Alexis Petridis, The Guardian
Con il suo secondo disco, Arlo Parks esplora a fondo gli aspetti pop e rnb che caratterizzavano il suo debutto del 2021, Collapsed in sunbeams, vincitore del Mercury prize. Dal punto di vista dei testi la cantante offre ritratti di relazioni a tratti imperfette, mettendo in luce il modo in cui il mondo ci deruba della nostra intrinseca divinità. Il problema è che l’album fa troppo affidamento su sonorità prevedibili e melodie vaghe, spesso scivolando in un suono indistinto. “Vorrei essere senza lividi”, dichiara Parks nel brano di apertura. I sintetizzatori fanno riferimento alla muzak tanto quanto ai Portishead, mentre la successiva Impurities ha una melodia allettante che non riesce a decollare. Nel complesso il disco sembra soffrire l’assenza di Gianluca Buccellati, autore insieme a Parks di gran parte di Collapsed in sunbeams. My soft machine scorre bene, ma non è particolarmente memorabile. Parks ha 22 anni, è una cantautrice d’innegabile talento ed è circondata da colleghi capaci. Se riuscirà a gestire la sua arte ancora in via di sviluppo, ci sono tutte le ragioni per credere che esplorerà nuove traiettorie per molti anni a venire.
John Amen, PopMatters
Alla fine degli anni cinquanta la concorrenza tra i giovani pianisti statunitensi era feroce: dopo la vittoria al concorso Čajkovskij di Mosca nel 1958, Van Cliburn diventò il cocco della Rca e le sue registrazioni fecero rinviare sine die la pubblicazione di quelle di Byron Janis, suo compagno di etichetta.

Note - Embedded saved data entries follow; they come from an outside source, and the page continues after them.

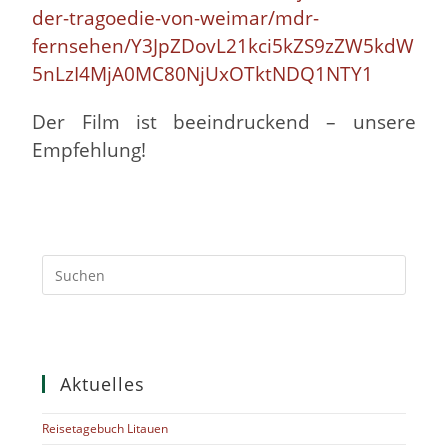
der-tragoedie-von-weimar/mdr-
fernsehen/Y3JpZDovL21kci5kZS9zZW5kdW
5nLzI4MjA0MC80NjUxOTktNDQ1NTY1
Der Film ist beeindruckend – unsere
Empfehlung!
Aktuelles
Reisetagebuch Litauen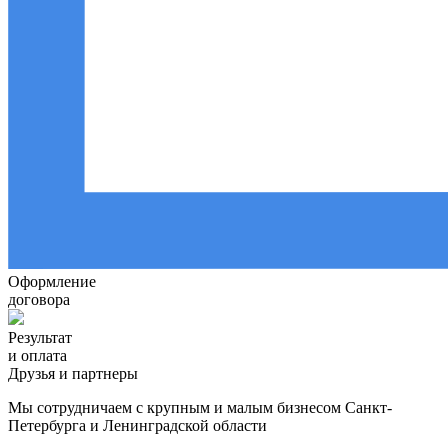
Оформление
договора
Результат
и оплата
Друзья и партнеры
Мы сотрудничаем с крупным и малым бизнесом Санкт-
Петербурга и Ленинградской области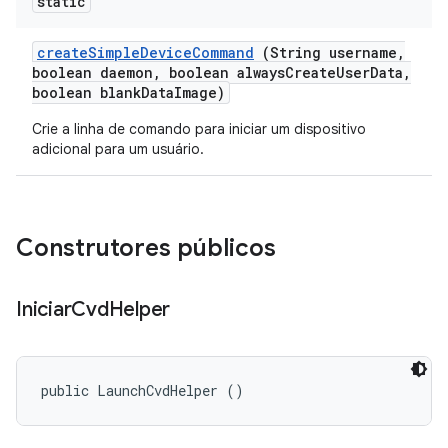
static
create
Simple
Device
Command
(String username
,
boolean daemon
,
boolean always
Create
User
Data
,
boolean blank
Data
Image)
Crie a linha de comando para iniciar um dispositivo
adicional para um usuário.
Construtores públicos
Iniciar
Cvd
Helper
public LaunchCvdHelper ()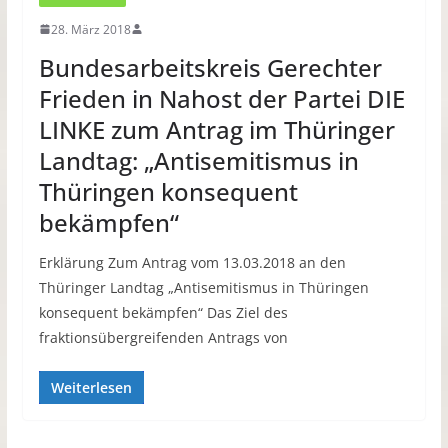
28. März 2018
Bundesarbeitskreis Gerechter
Frieden in Nahost der Partei DIE
LINKE zum Antrag im Thüringer
Landtag: „Antisemitismus in
Thüringen konsequent
bekämpfen“
Erklärung Zum Antrag vom 13.03.2018 an den
Thüringer Landtag „Antisemitismus in Thüringen
konsequent bekämpfen“ Das Ziel des
fraktionsübergreifenden Antrags von
Weiterlesen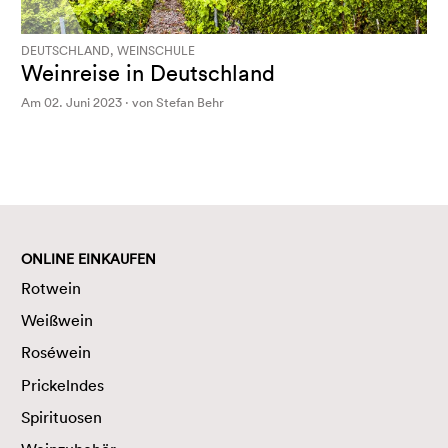
DEUTSCHLAND, WEINSCHULE
Weinreise in Deutschland
Am 02. Juni 2023 · von Stefan Behr
ONLINE EINKAUFEN
Rotwein
Weißwein
Roséwein
Prickelndes
Spirituosen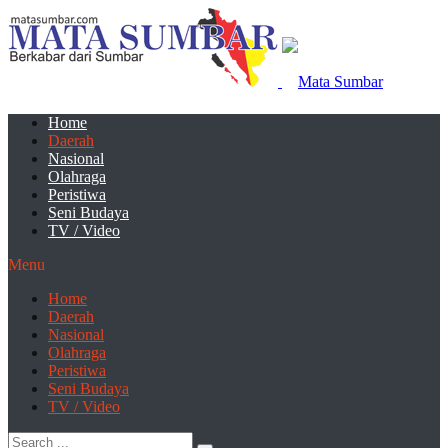
Home
Daerah
Nasional
Olahraga
Peristiwa
Seni Budaya
TV / Video
Menu
Home
Daerah
Nasional
Olahraga
Peristiwa
Seni Budaya
TV / Video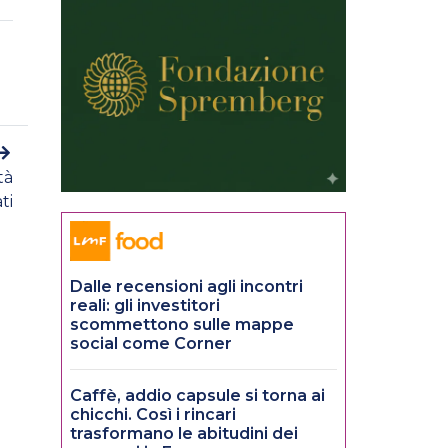
tà
ti
Dalle recensioni agli incontri
reali: gli investitori
scommettono sulle mappe
social come Corner
Caffè, addio capsule si torna ai
chicchi. Così i rincari
trasformano le abitudini dei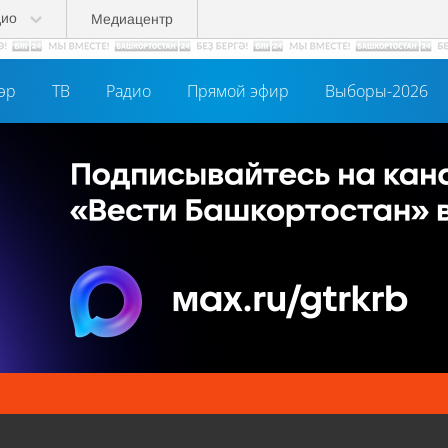
дио
Медиацентр
әр
ТВ
Радио
Прямой эфир
Выборы-2026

Così il pianista allievo di Horowitz passò alla Mercury, dove incise un pugno di dischi che fecero epoca. La novità metteva insieme un artista al punto più alto della sua carriera e i microfoni magici dei produttori Bob Fine e Wilma Cozart. Il risultato è impressionante ancora oggi: tanto eleganti quanto precisi, appassionati ma senza eccessi, il secondo e il terzo concerto di Rachmaninov diretti da Antal Doráti non hanno preso una ruga, come il primo di Čajkovskij e quello di Schumann, il cui classicismo racchiude tesori di sensibilità. E poi c’è la storia con la esse maiuscola, con la tournée di Janis in Unione Sovietica del 1962, quando la Mercury diventò la prima etichetta occidentale a registrare a Mosca con i suoi mezzi in piena guerra fredda. Ne uscirono due concerti di Liszt incredibili, un sensazionale primo di Rachmaninov e qualche bell’album solista. C’è anche un leggendario live a Leningrado registrato clandestinamente dai suoi ospiti nel 1960: il suono non è un granché, ma è una serata speciale.